• Task: Count the lines in the records below that contain the word "визы", and give that figure alone.

• Provided records:
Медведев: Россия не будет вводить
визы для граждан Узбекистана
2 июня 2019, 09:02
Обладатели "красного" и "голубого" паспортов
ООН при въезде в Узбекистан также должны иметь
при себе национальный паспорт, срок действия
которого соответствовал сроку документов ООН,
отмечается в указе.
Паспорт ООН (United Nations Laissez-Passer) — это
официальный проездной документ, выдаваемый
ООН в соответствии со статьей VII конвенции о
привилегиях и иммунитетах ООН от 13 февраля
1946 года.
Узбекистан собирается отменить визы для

• Result: 2